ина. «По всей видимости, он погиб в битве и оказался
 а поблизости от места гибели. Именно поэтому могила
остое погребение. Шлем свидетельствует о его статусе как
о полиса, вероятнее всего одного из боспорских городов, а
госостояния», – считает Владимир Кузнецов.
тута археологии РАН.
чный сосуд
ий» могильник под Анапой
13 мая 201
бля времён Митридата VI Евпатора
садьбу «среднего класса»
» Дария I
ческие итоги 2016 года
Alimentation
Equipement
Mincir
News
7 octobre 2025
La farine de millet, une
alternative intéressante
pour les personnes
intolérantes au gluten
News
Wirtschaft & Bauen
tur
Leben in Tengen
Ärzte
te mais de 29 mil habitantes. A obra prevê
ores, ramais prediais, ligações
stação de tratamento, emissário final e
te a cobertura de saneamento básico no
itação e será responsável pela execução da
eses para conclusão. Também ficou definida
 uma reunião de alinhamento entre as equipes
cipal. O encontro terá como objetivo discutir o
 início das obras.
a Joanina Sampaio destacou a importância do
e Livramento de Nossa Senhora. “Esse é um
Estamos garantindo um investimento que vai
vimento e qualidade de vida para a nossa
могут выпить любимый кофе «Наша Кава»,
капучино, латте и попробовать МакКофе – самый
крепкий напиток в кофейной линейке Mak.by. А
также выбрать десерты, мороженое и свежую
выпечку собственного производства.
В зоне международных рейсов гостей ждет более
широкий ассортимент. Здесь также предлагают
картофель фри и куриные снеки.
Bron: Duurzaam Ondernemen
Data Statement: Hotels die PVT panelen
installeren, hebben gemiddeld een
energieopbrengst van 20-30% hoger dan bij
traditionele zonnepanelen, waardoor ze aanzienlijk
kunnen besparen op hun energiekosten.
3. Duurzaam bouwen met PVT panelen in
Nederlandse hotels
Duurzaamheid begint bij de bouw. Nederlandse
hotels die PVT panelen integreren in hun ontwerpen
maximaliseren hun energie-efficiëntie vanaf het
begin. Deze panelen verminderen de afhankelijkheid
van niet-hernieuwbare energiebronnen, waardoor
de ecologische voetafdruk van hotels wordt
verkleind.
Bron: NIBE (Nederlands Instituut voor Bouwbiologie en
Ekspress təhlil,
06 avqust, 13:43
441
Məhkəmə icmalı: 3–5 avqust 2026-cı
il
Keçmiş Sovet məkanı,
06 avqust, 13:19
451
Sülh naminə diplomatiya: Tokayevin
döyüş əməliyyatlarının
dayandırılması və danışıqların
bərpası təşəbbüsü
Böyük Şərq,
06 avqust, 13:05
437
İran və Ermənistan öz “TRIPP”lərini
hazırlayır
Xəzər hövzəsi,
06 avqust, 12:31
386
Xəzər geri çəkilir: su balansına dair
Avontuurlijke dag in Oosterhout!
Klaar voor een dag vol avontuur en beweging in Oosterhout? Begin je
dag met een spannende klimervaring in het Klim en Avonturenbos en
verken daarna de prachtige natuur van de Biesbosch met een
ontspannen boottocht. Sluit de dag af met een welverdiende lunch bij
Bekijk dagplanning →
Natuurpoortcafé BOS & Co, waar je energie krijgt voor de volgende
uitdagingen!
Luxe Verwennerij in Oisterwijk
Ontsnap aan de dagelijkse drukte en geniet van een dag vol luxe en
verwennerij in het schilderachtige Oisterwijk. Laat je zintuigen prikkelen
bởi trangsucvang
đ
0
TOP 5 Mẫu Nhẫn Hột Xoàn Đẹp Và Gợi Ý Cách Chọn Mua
- - -
**Your assignment**
Print, from the entries above, the line with "Leben in Tengen", the line with "uma reunião de alinhamento entre as equipes" and all lines between them, exactly and with nothing else.

**Exercise solution**
Leben in Tengen
Ärzte
te mais de 29 mil habitantes. A obra prevê
ores, ramais prediais, ligações
stação de tratamento, emissário final e
te a cobertura de saneamento básico no
itação e será responsável pela execução da
eses para conclusão. Também ficou definida
 uma reunião de alinhamento entre as equipes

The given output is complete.